[Page-level text extractions]
[Start of section]
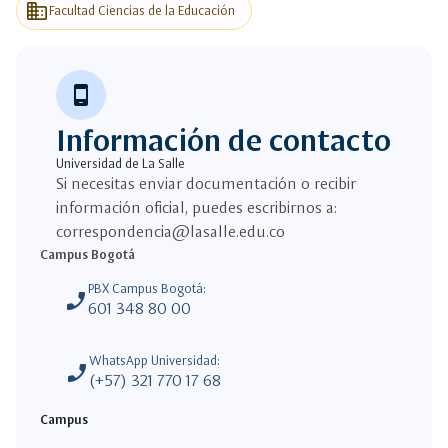
business
Facultad Ciencias de la Educación
phone_android
Información de contacto
Universidad de La Salle
Si necesitas enviar documentación o recibir
información oficial, puedes escribirnos a:
correspondencia@lasalle.edu.co
Campus Bogotá
PBX Campus Bogotá:
phone_enabled
601 348 80 00
WhatsApp Universidad:
phone_enabled
(+57) 321 770 17 68
Campus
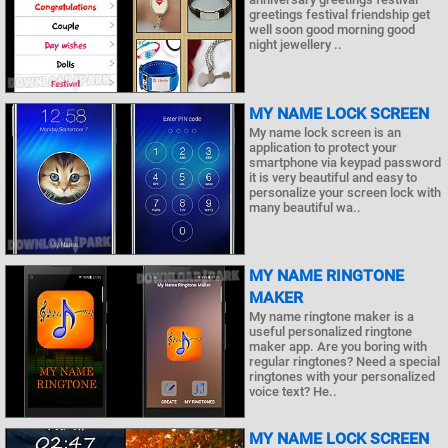
greetings festival friendship get
well soon good morning good
night jewellery ..
MY NAME LOCK SCREEN
My name lock screen is an
application to protect your
smartphone via keypad password
it is very beautiful and easy to
personalize your screen lock with
many beautiful wa..
MY NAME RINGTONE
MAKER
My name ringtone maker is a
useful personalized ringtone
maker app. Are you boring with
regular ringtones? Need a special
ringtones with your personalized
voice text? He..
MY NAME LOCK SCREEN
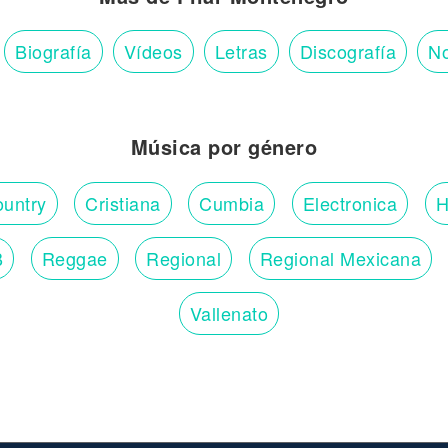
Biografía
Vídeos
Letras
Discografía
No
Música por género
untry
Cristiana
Cumbia
Electronica
H
B
Reggae
Regional
Regional Mexicana
Vallenato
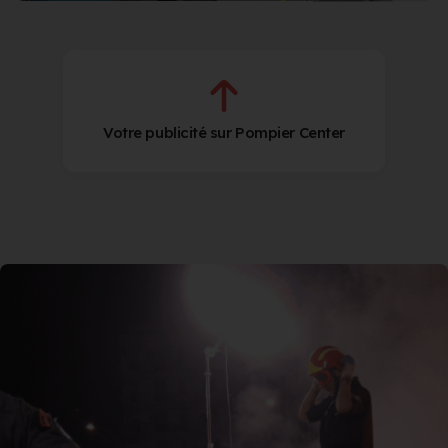
Votre publicité sur Pompier Center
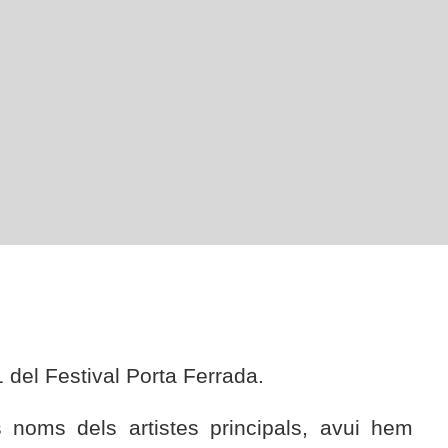
1 del Festival Porta Ferrada.
 noms dels artistes principals, avui hem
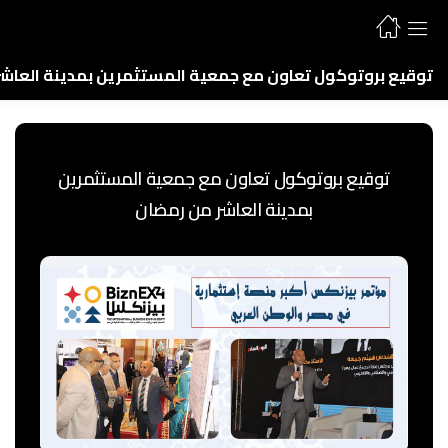
توقيع بروتوكول تعاون مع جمعية المستثمرين بمدينة العاش
توقيع بروتوكول تعاون مع جمعية المستثمرين
بمدينة العاشر من رمضان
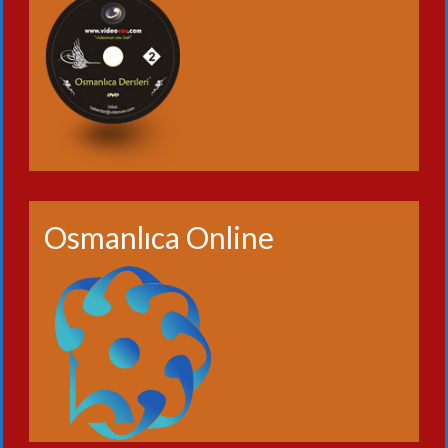
Osmanlıca Online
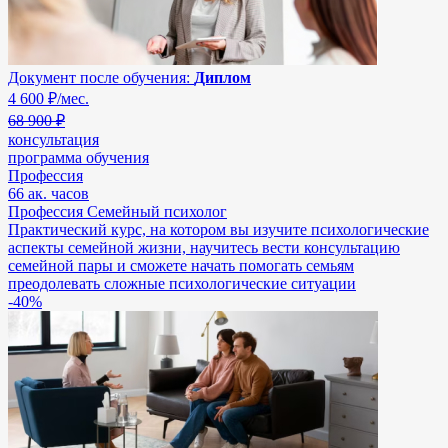
Документ после обучения:
Диплом
4 600
₽/мес.
68 900 ₽
консультация
программа обучения
Профессия
66 ак. часов
Профессия Семейный психолог
Практический курс, на котором вы изучите психологические
аспекты семейной жизни, научитесь вести консультацию
семейной пары и сможете начать помогать семьям
преодолевать сложные психологические ситуации
-40%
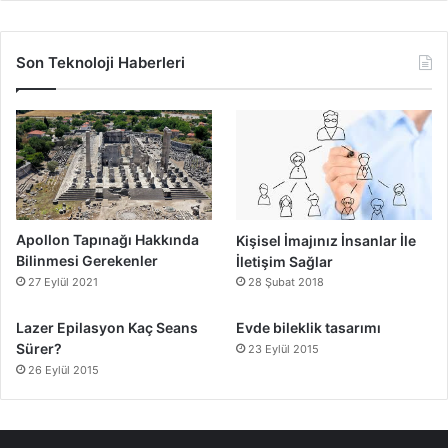
Son Teknoloji Haberleri
Apollon Tapınağı Hakkında
Kişisel İmajınız İnsanlar İle
Bilinmesi Gerekenler
İletişim Sağlar
27 Eylül 2021
28 Şubat 2018
Lazer Epilasyon Kaç Seans
Evde bileklik tasarımı
Sürer?
23 Eylül 2015
26 Eylül 2015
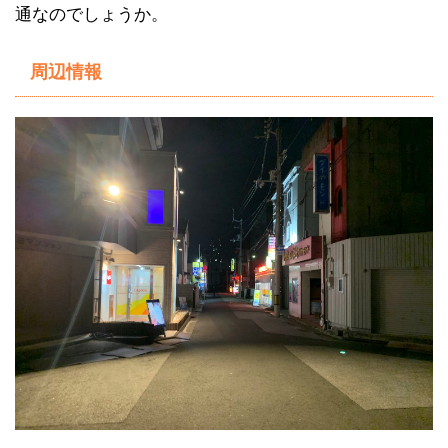
通なのでしょうか。
周辺情報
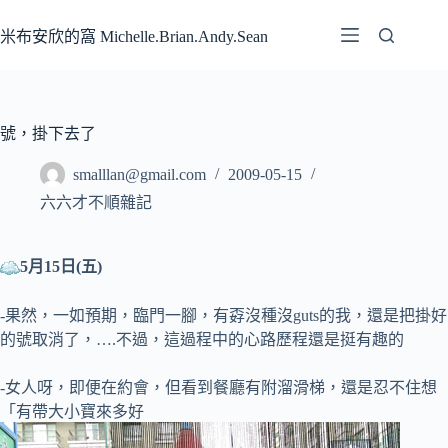
跳
至
米布安欣的窩 Michelle.Brian.Andy.Sean
主
要
內
容
號，掛下去了
smalllan@gmail.com
2009-05-15
六六才不順雜記
5月15日(五)
-果然，一如預期，臨門一腳，有孬沒種沒guts的我，還是把掛好
的號取消了，….不過，這過程中的心路歷程還是挺有趣的
-女人呀，即便在約會，但看到餐廳有附溜滑梯，還是忍不住想
「有帶大小寶來多好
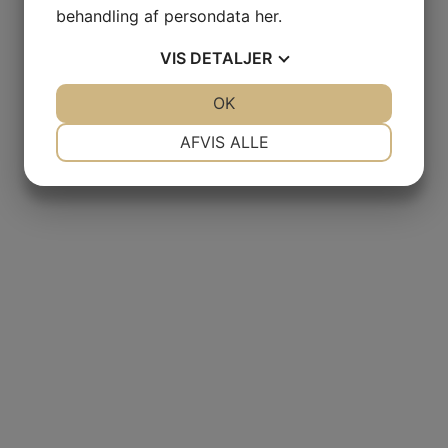
behandling af persondata
her
.
VIS
DETALJER
JA
NEJ
OK
JA
NEJ
NØDVENDIGE
PRÆFERENCER
AFVIS ALLE
JA
NEJ
JA
NEJ
MARKETING
STATISTIK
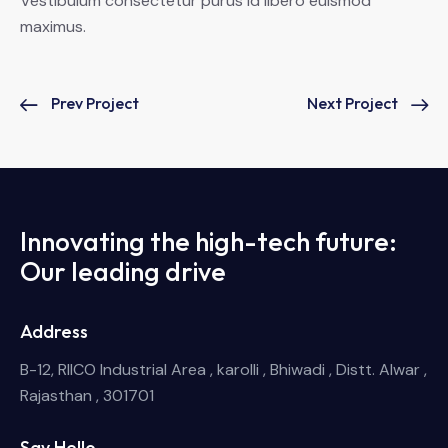
Vestibulum consectetur purus id libero euismod
maximus.
Prev Project
Next Project
Innovating the high-tech future:
Our leading drive
Address
B-12, RIICO Industrial Area , karolli , Bhiwadi , Distt. Alwar ,
Rajasthan , 301701
Say Hello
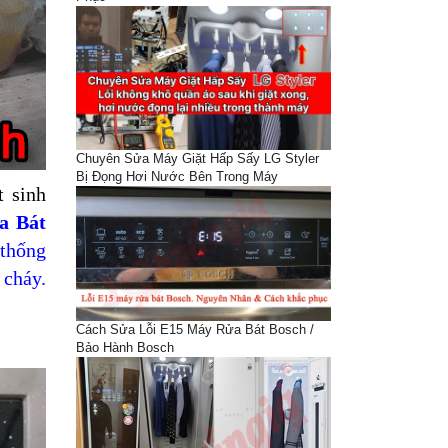
Chuyên Sửa Máy Giặt Hấp Sấy LG Styler
Bị Đọng Hơi Nước Bên Trong Máy
t sinh
a Bát
 thống
 cháy.
Cách Sửa Lỗi E15 Máy Rửa Bát Bosch /
Bảo Hành Bosch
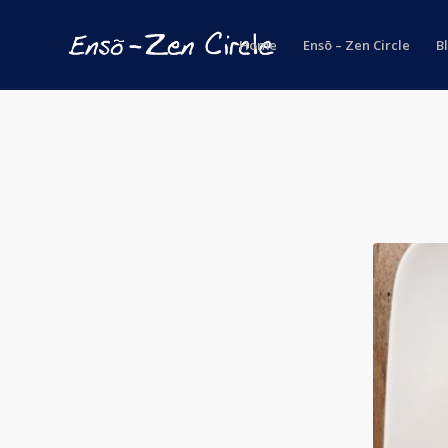
Home
Ensō – Zen Circle
B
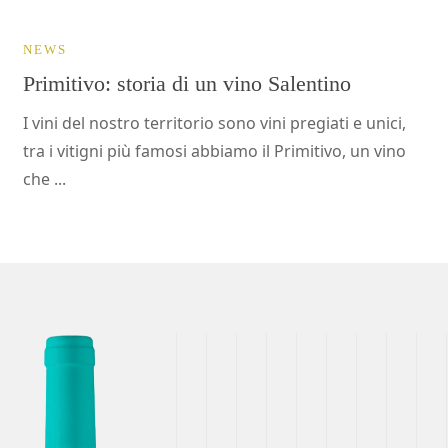
NEWS
Primitivo: storia di un vino Salentino
I vini del nostro territorio sono vini pregiati e unici,
tra i vitigni più famosi abbiamo il Primitivo, un vino
che ...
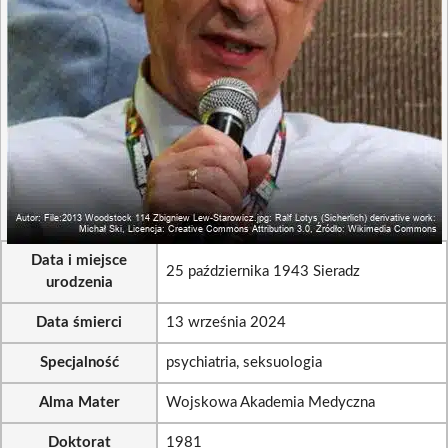
Data i miejsce
25 października 1943 Sieradz
urodzenia
Data śmierci
13 września 2024
Specjalność
psychiatria, seksuologia
Alma Mater
Wojskowa Akademia Medyczna
Doktorat
1981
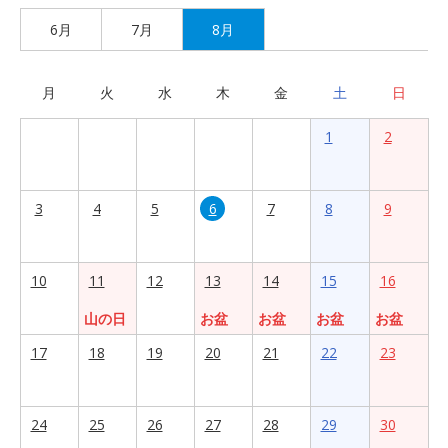
6月
7月
8月
月
火
水
木
金
土
日
1
2
3
4
5
6
7
8
9
10
11
12
13
14
15
16
山の日
お盆
お盆
お盆
お盆
17
18
19
20
21
22
23
24
25
26
27
28
29
30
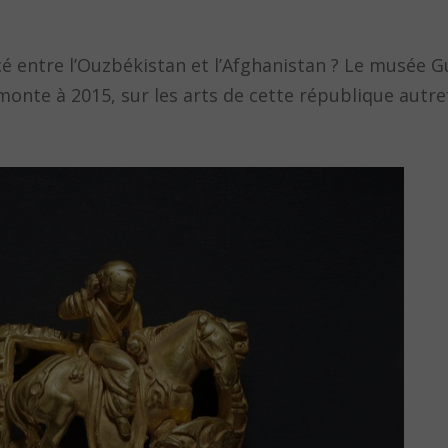
é entre l’Ouzbékistan et l’Afghanistan ? Le musée 
monte à 2015, sur les arts de cette république autre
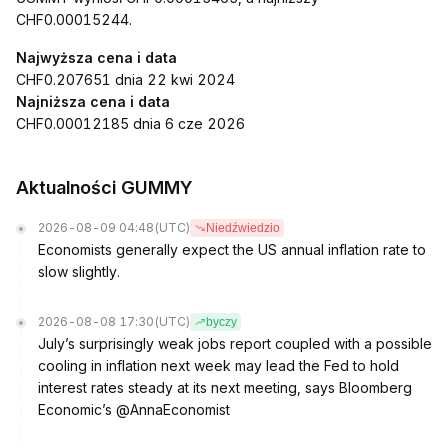
CHF0.00015244.
Najwyższa cena i data
CHF0.207651 dnia 22 kwi 2024
Najniższa cena i data
CHF0.00012185 dnia 6 cze 2026
Aktualności GUMMY
2026-08-09 04:48
(UTC)
Niedźwiedzio
Economists generally expect the US annual inflation rate to
slow slightly.
2026-08-08 17:30
(UTC)
byczy
July’s surprisingly weak jobs report coupled with a possible
cooling in inflation next week may lead the Fed to hold
interest rates steady at its next meeting, says Bloomberg
Economic’s @AnnaEconomist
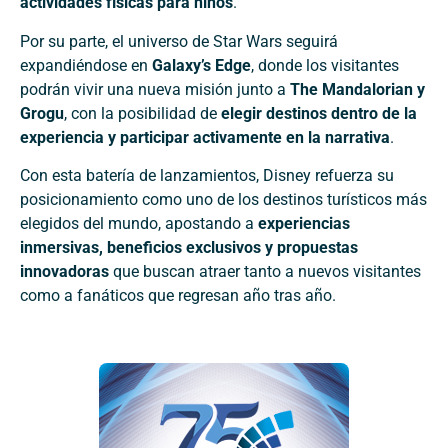
actividades físicas para niños
.
Por su parte, el universo de Star Wars seguirá
expandiéndose en
Galaxy’s Edge
, donde los visitantes
podrán vivir una nueva misión junto a
The Mandalorian y
Grogu
, con la posibilidad de
elegir destinos dentro de la
experiencia y participar activamente en la narrativa
.
Con esta batería de lanzamientos, Disney refuerza su
posicionamiento como uno de los destinos turísticos más
elegidos del mundo, apostando a
experiencias
inmersivas, beneficios exclusivos y propuestas
innovadoras
que buscan atraer tanto a nuevos visitantes
como a fanáticos que regresan año tras año.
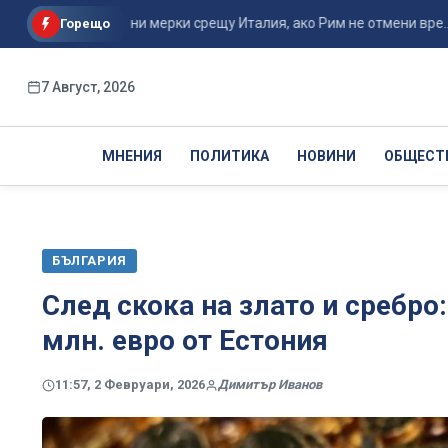
рционални мерки срещу Италия, ако Рим не отмени вре...
Горещо
7 Август, 2026
МНЕНИЯ
ПОЛИТИКА
НОВИНИ
ОБЩЕСТ
БЪЛГАРИЯ
След скока на злато и сребро
млн. евро от Естония
11:57, 2 Февруари, 2026
Димитър Иванов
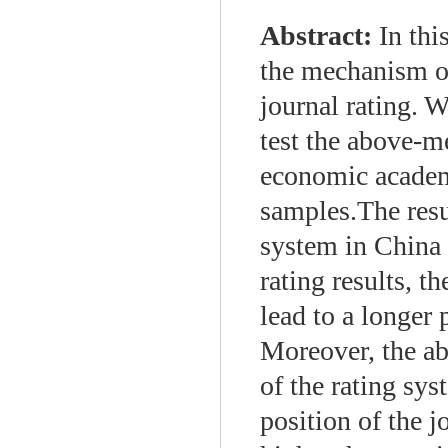
Abstract:
In thi
the mechanism of
journal rating. 
test the above-
economic academ
samples.The resu
system in China
rating results, t
lead to a longer 
Moreover, the ab
of the rating sys
position of the jo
[End of section]
- WORK TO BE COMPLETED:
Across the entries, how many lines include the string "تعاون"? The answer should be only a number.

- RESULT FOR THIS TASK:
2